Current location - Education and Training Encyclopedia - Graduation thesis - A paper on mahjong
A paper on mahjong
In recent years, artificial intelligence systems have successfully challenged human players in the ancient board game Go and poker-based gambling game Texas Hold 'em, even in the complex video game environments such as Dota and StarCraft. Now, the MSRA team has adopted the traditional China mahjong game opportunity, bluff and strategic mahjong.

At the World Artificial Intelligence Conference (WaiC) held in Shanghai on August 29th, Harry Shum, global executive vice president of Microsoft, officially called MSRA's Suphx ("Super Phoenix") "the strongest mahjong AI in history".

Synced previously reported the AI work in mahjong, which is an imperfect information game. From the perspective of game theory, it is completely different from complete information games such as chess and Go. Players in mahjong can't see anything that may affect the outcome of the game. When choosing to move, they must guess the cards that their opponents can't see.

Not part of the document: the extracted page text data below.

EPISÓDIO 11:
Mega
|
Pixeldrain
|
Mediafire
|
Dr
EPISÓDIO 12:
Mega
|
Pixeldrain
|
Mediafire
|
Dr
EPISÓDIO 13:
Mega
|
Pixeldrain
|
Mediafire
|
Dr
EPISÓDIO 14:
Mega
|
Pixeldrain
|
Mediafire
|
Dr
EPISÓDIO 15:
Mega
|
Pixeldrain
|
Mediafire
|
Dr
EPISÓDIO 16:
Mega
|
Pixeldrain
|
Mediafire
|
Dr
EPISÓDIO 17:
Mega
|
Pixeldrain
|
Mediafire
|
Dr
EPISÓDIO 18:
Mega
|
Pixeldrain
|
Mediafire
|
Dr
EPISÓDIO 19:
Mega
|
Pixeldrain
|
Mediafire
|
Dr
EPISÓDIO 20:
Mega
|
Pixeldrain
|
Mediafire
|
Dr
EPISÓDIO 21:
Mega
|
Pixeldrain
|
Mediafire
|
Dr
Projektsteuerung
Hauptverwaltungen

Suphx learns complex mahjong by cooperating with Tenhou, a global popular online mahjong platform with more than 300,000 members in Japan. From March to June this year, Suphx played more than 5,000 games with human opponents and won the highest ranking of 10 Dan. (The highest level, 1 1 Dan, is only open to human players. The Suphx with a thick sky ranks around 8.7, which is higher than the highest human average of 7.4.

AI's famous video game breakthrough this year is a product with comprehensive game capabilities, including strategy and operation and execution skills. Pure intelligence and strategy games like mahjong pose unique challenges-as Liu Tieyan, vice president of Microsoft Research Asia, said, "Games like Dota are more like' games', while games like mahjong are more like' AI'".

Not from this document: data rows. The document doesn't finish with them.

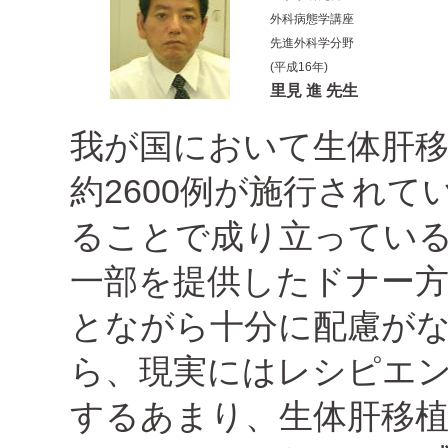
外科病態学講座
先進外科学分野
(平成16年)
里見 進 先生
我が国において生体肝移植
約2600例が施行され
ることで成り立ってい
一部を提供したドナー
とながら十分に配慮が
ら、現実にはレシピエ
するあまり、生体肝移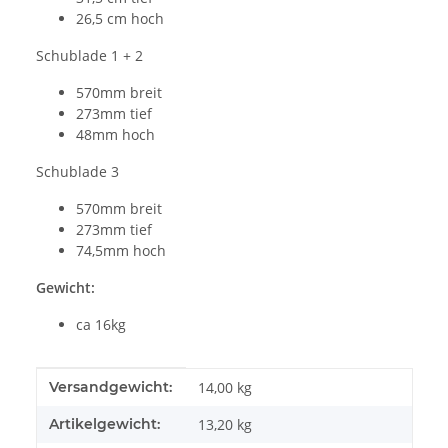
26,5 cm hoch
Schublade 1 + 2
570mm breit
273mm tief
48mm hoch
Schublade 3
570mm breit
273mm tief
74,5mm hoch
Gewicht:
ca 16kg
Produkteigenschaft
Wert
Versandgewicht:
14,00 kg
Artikelgewicht:
13,20
kg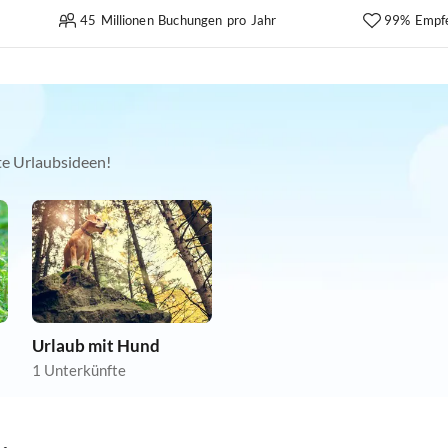
45 Millionen Buchungen pro Jahr
99% Empf
kte Urlaubsideen!
Urlaub mit Hund
1 Unterkünfte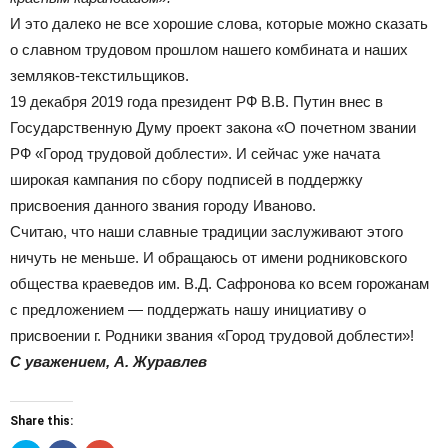
И это далеко не все хорошие слова, которые можно сказать
о славном трудовом прошлом нашего комбината и наших
земляков-текстильщиков.
19 декабря 2019 года президент РФ В.В. Путин внес в
Государственную Думу проект закона «О почетном звании
РФ «Город трудовой доблести». И сейчас уже начата
широкая кампания по сбору подписей в поддержку
присвоения данного звания городу Иваново.
Считаю, что наши славные традиции заслуживают этого
ничуть не меньше. И обращаюсь от имени родниковского
общества краеведов им. В.Д. Сафронова ко всем горожанам
с предложением — поддержать нашу инициативу о
присвоении г. Родники звания «Город трудовой доблести»!
С уважением, А. Журавлев
Share this: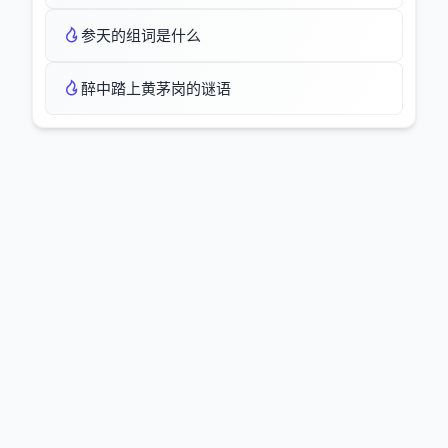
参天的组词是什么
醉中踏上黄茅岗的谜语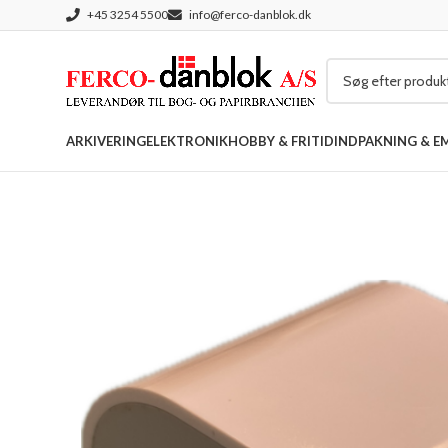
+45 3254 5500
info@ferco-danblok.dk
ARKIVERING
ELEKTRONIK
HOBBY & FRITID
INDPAKNING & E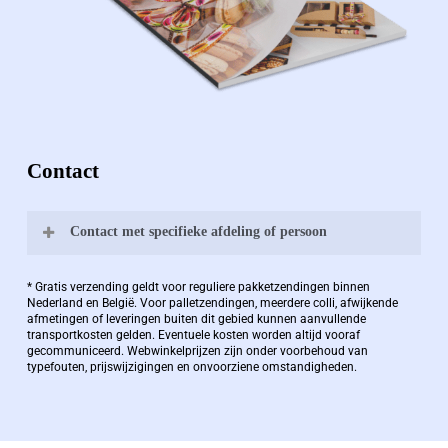
Contact
Contact met specifieke afdeling of persoon
Bernard Pauwels:
* Gratis verzending geldt voor reguliere pakketzendingen binnen
Nederland en België. Voor palletzendingen, meerdere colli, afwijkende
afmetingen of leveringen buiten dit gebied kunnen aanvullende
transportkosten gelden. Eventuele kosten worden altijd vooraf
Zaakvoerder Berdo
gecommuniceerd. Webwinkelprijzen zijn onder voorbehoud van
typefouten, prijswijzigingen en onvoorziene omstandigheden.
bernard@berdo.be
+3238289505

Related research papers have not yet been published, but MSRA disclosed some properties of Suphx model on its blog (in Chinese and Japanese), explaining how they approached Mahjong through deep reinforcement learning:

Adaptive decision: In order to cope with the huge state space, Suphx dynamically adjusts the diversity of the exploration process, so it can test the different possibilities of the game more effectively than the traditional algorithm.

Former coach: In order to solve the challenge of incomplete information, Suphx uses the "first coach" technology to enhance the effect of reinforcement learning. The basic idea is to use some hidden information to guide the training direction of the model in the self-learning training stage, so that the learning path is closer to the optimal path with perfect information. This forces the AI model to learn and understand the visible information more deeply, thus forming an effective decision-making basis.

Comprehensive prediction: In view of the complex reward mechanism of mahjong, the research team adopts comprehensive prediction technology to make up the gap between each game and the final result. This predictor can understand the different contributions that affect the final result in each game, so as to allocate the final reward signal back to each game reasonably, so as to guide the self-competition more directly and effectively, and make Suphx learn advanced technical perspectives from the overall situation.

Microsoft said that it believes that the AI algorithm developed in the Suphx project to navigate the "uncertainty of mahjong" can also be used to solve the problems of unknown factors and random events in the real world.